## Available data
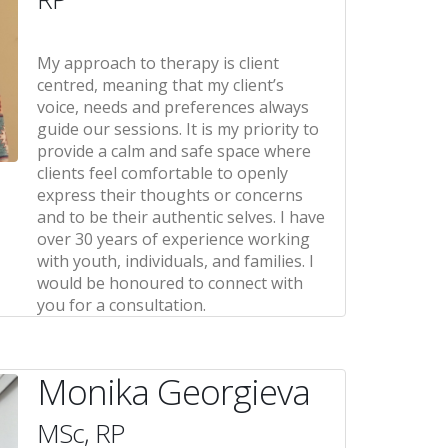
My approach to therapy is client
centred, meaning that my client’s
voice, needs and preferences always
guide our sessions. It is my priority to
provide a calm and safe space where
clients feel comfortable to openly
express their thoughts or concerns
and to be their authentic selves. I have
over 30 years of experience working
with youth, individuals, and families. I
would be honoured to connect with
you for a consultation.
Monika Georgieva
MSc, RP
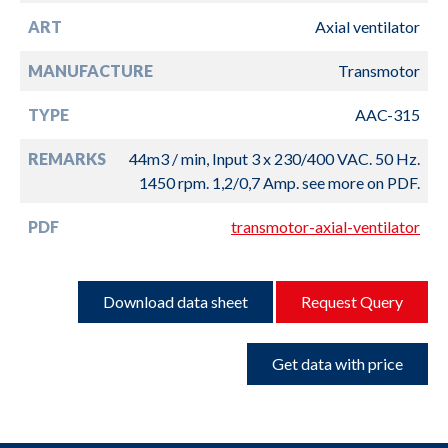
ART
Axial ventilator
MANUFACTURE
Transmotor
TYPE
AAC-315
REMARKS
44m3 / min, Input 3 x 230/400 VAC. 50 Hz.
1450 rpm. 1,2/0,7 Amp. see more on PDF.
PDF
transmotor-axial-ventilator
Download data sheet
Request Query
Get data with price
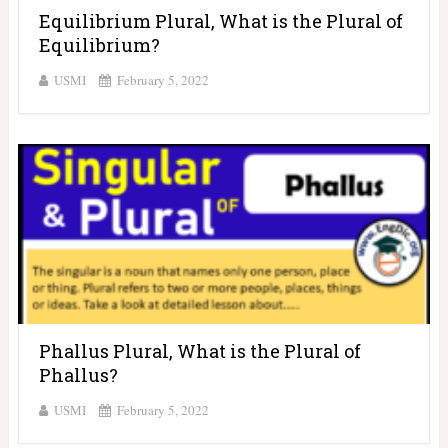
Equilibrium Plural, What is the Plural of
Equilibrium?
USMI
February 5, 2022
Phallus Plural, What is the Plural of
Phallus?
USMI
February 5, 2022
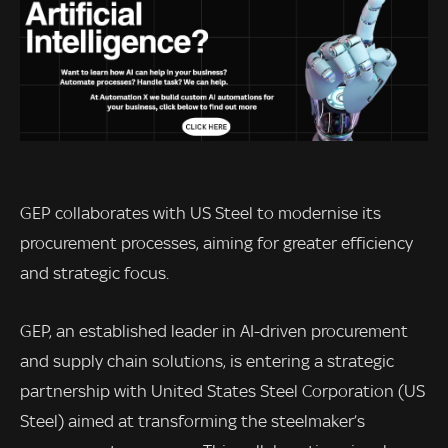
GEP collaborates with US Steel to modernise its
procurement processes, aiming for greater efficiency
and strategic focus.
GEP, an established leader in AI-driven procurement
and supply chain solutions, is entering a strategic
partnership with United States Steel Corporation (US
Steel) aimed at transforming the steelmaker’s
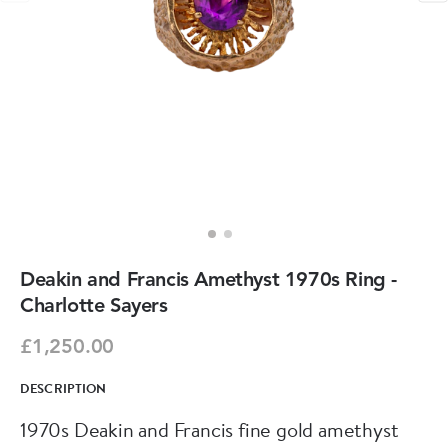
Deakin and Francis Amethyst 1970s Ring -
Charlotte Sayers
£1,250.00
DESCRIPTION
1970s Deakin and Francis fine gold amethyst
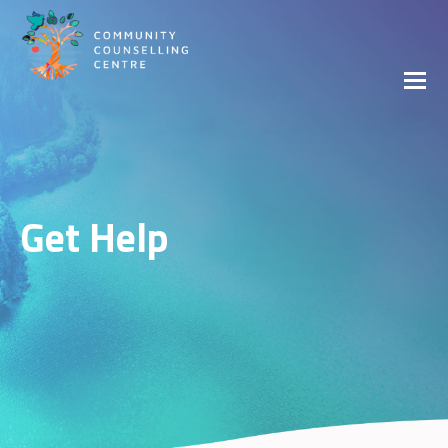
Get Help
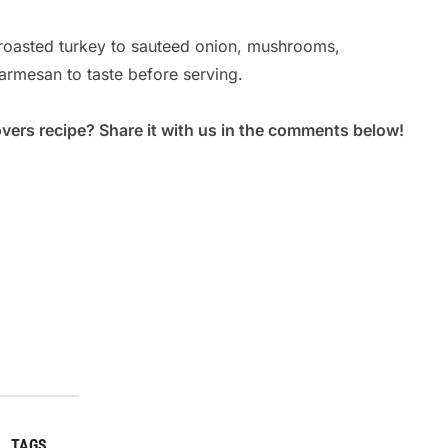
Ar
roasted turkey to sauteed onion, mushrooms,
Po
parmesan to taste before serving.
overs recipe? Share it with us in the comments below!
TAGS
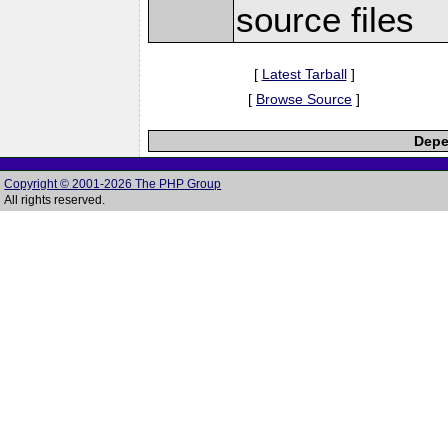
source files
[
Latest Tarball
]
[
Browse Source
]
Depe
Copyright © 2001-2026 The PHP Group
All rights reserved.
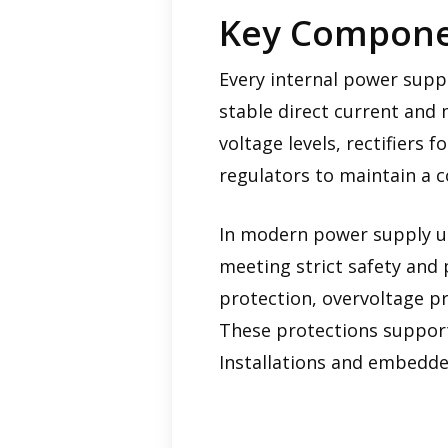
Key Componen
Every internal power supp
stable direct current and 
voltage levels, rectifiers 
regulators to maintain a c
In modern power supply un
meeting strict safety and 
protection, overvoltage p
These protections support
Installations and embedded 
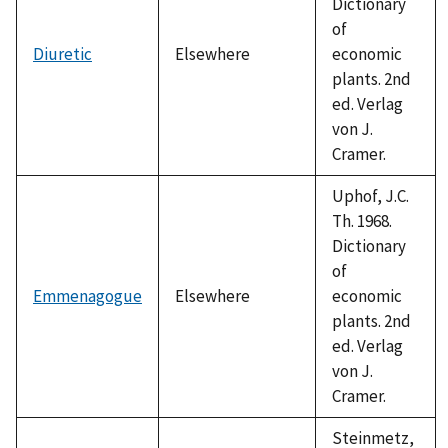
Dictionary
of
Diuretic
Elsewhere
economic
plants. 2nd
ed. Verlag
von J.
Cramer.
Uphof, J.C.
Th. 1968.
Dictionary
of
Emmenagogue
Elsewhere
economic
plants. 2nd
ed. Verlag
von J.
Cramer.
Steinmetz,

## What to produce
Whenever the word "with" shows up in a line of the entries, list that line.

## Result of the exercise
with youth, individuals, and families. I
would be honoured to connect with
Get data with price
GEP collaborates with US Steel to modernise its
partnership with United States Steel Corporation (US
overs recipe? Share it with us in the comments below!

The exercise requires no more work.